ChEB-AI / python-chebai

GNU Affero General Public License v3.0
12 stars 4 forks source link

Data handling restructure #29

Closed aditya0by0 closed 4 months ago

aditya0by0 commented 6 months ago

Goal


A special case for the data splits is the chebi_version_train:

Use case

You want to compare two models trained on different versions of ChEBI. In order to make a fair comparison, you need to evaluate both models on the same test set (and train them on training sets that don't overlap with this test set).

Tasks

Most of the functionality is already implemented for that, it just needs to be adapted to the dynamic data splits. In the end, no new files should be created for specific splits.

sfluegel05 commented 6 months ago

Some additional changes we talked about:

aditya0by0 commented 5 months ago

Hi @sfluegel05, Please review the PR. I request for bit more time to look into tutorials/eval_model_basic.ipynb due to some errors.

aditya0by0 commented 5 months ago

Hi @sfluegel05, Please review the PR. I request for bit more time to look into tutorials/eval_model_basic.ipynb due to some errors.

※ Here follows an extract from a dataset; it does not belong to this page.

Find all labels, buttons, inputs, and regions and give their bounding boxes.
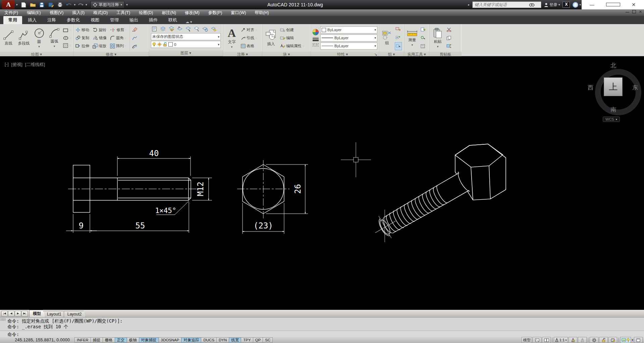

Hi @sfluegel05, I have made the changes for tutorials/eval_model_basic.ipynb and to other relevant .py files related to it. Please review the PR.

aditya0by0 commented 5 months ago

Also, I have updated the wiki Data-Management/Data folder structure for the new folder structure according to this PR. Please review.

aditya0by0 commented 5 months ago

Also, can you please confirm whether merging this PR will lead to closure of the below issue too

aditya0by0 commented 5 months ago

Hi @sfluegel05, as you have approved the changes. Can you please merge the PR if there are no further actions/changes left for this issue.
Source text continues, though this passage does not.